====== Provided records ======

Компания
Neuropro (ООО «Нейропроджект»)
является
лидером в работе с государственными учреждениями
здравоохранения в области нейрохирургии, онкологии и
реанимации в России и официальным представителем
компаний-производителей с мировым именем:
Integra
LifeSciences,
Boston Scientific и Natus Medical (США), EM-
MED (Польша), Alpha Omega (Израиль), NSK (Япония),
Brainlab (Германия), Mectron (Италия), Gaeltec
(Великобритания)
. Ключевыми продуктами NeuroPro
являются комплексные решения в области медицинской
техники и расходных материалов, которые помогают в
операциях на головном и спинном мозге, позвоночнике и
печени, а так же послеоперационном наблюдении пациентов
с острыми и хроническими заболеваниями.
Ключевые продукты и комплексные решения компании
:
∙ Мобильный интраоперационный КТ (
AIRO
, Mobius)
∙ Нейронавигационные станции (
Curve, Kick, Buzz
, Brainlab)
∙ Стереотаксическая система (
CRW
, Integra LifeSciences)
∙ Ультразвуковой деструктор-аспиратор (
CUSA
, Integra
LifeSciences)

======

- _Exercise objective_: For each line in the listing, return it exactly as shown.

- _Final answer_:
Компания
Neuropro (ООО «Нейропроджект»)
является
лидером в работе с государственными учреждениями
здравоохранения в области нейрохирургии, онкологии и
реанимации в России и официальным представителем
компаний-производителей с мировым именем:
Integra
LifeSciences,
Boston Scientific и Natus Medical (США), EM-
MED (Польша), Alpha Omega (Израиль), NSK (Япония),
Brainlab (Германия), Mectron (Италия), Gaeltec
(Великобритания)
. Ключевыми продуктами NeuroPro
являются комплексные решения в области медицинской
техники и расходных материалов, которые помогают в
операциях на головном и спинном мозге, позвоночнике и
печени, а так же послеоперационном наблюдении пациентов
с острыми и хроническими заболеваниями.
Ключевые продукты и комплексные решения компании
:
∙ Мобильный интраоперационный КТ (
AIRO
, Mobius)
∙ Нейронавигационные станции (
Curve, Kick, Buzz
, Brainlab)
∙ Стереотаксическая система (
CRW
, Integra LifeSciences)
∙ Ультразвуковой деструктор-аспиратор (
CUSA
, Integra
LifeSciences)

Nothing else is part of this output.